ASR Algorithms & Theory

About 2343 wordsAbout 8 min

2026-03-21

How modern ASR systems work under the hood — from raw audio to text tokens. Understanding the theory helps you choose the right model, tune for accuracy, and debug when transcription goes wrong.

Audio Feature Extraction

Before any model sees the audio, it is converted into a 2D feature representation.

From Waveform to Log-Mel Spectrogram

Raw audio (waveform)
        │
        ▼  Short-Time Fourier Transform (STFT)
Spectrogram (frequency × time)
        │
        ▼  Mel filterbank (compress to human auditory scale)
Mel Spectrogram
        │
        ▼  log()
Log-Mel Spectrogram  ← what the neural network sees

Key parameters:

Parameter	Whisper Default	Meaning
Sample rate	16,000 Hz	Audio sampling frequency
Window size (n_fft)	400 samples (25ms)	FFT window length
Hop length	160 samples (10ms)	Step between windows
Mel bins (n_mels)	80	Number of Mel filterbank channels
Max audio	30 seconds	Whisper processes in 30s windows

Pre-emphasis Filter

Before feature extraction, a high-pass pre-emphasis filter boosts high frequencies to compensate for the natural roll-off of voiced speech and improve feature quality:

\hat{x}[n] = x[n] - \alpha \cdot x[n-1], \quad \alpha \approx 0.97

import numpy as np

def preemphasis(signal: np.ndarray, coeff: float = 0.97) -> np.ndarray:
    return np.append(signal[0], signal[1:] - coeff * signal[:-1])

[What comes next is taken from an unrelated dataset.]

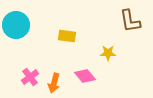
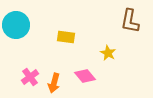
brown L-shape: rotated 20 degrees clockwise
yellow rectangle: moved 1 px left, 1 px down
yellow star: rotated 28 degrees clockwise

Short-Time Fourier Transform (STFT)

The STFT slides a window over the signal and computes the DFT at each position, producing a time-frequency representation:

X[n, k] = \sum_{m=0}^{N-1} x[m + nH] \cdot w[m] \cdot e^{-j 2\pi k m / N}

where:

$n$ = frame index, $k$ = frequency bin
$H$ = hop length (160 samples = 10ms at 16kHz)
$N$ = FFT window size (400 samples = 25ms at 16kHz)
$w[m]$ = Hann window: $w[m] = 0.5\left(1 - \cos\!\left(\frac{2\pi m}{N-1}\right)\right)$

The magnitude spectrogram is $|X[n, k]|^2$ (power spectrogram).

Mel Scale and Filterbank

The Mel scale maps linear Hz to a perceptual scale:

m = 2595 \log_{10}\!\left(1 + \frac{f}{700}\right) \qquad f = 700\left(10^{m/2595} - 1\right)

A bank of $M$ triangular filters (default $M = 80$ ) is applied to the power spectrogram. Filter $j$ has center at Mel frequency $m_j$ :

S[n, j] = \sum_{k} |X[n, k]|^2 \cdot H_j[k]

Human hearing is logarithmic and more sensitive to lower frequencies. The Mel scale warps the frequency axis to match human perception, and the log transform compresses the dynamic range. This makes features more robust to volume changes.

\text{Log-Mel}[n, j] = \log\!\left(S[n, j] + \epsilon\right), \quad \epsilon \approx 10^{-10}

import librosa
import numpy as np

def extract_log_mel(audio: np.ndarray, sr: int = 16000,
                    n_mels: int = 80, n_fft: int = 400,
                    hop_length: int = 160) -> np.ndarray:
    """Compute log-mel spectrogram matching Whisper's pre-processing."""
    audio = preemphasis(audio)
    mel = librosa.feature.melspectrogram(
        y=audio, sr=sr,
        n_mels=n_mels, n_fft=n_fft, hop_length=hop_length,
        window="hann", center=True, pad_mode="reflect",
    )
    log_mel = np.log(mel + 1e-10)
    return log_mel  # shape: (n_mels, time_frames)

Connectionist Temporal Classification (CTC)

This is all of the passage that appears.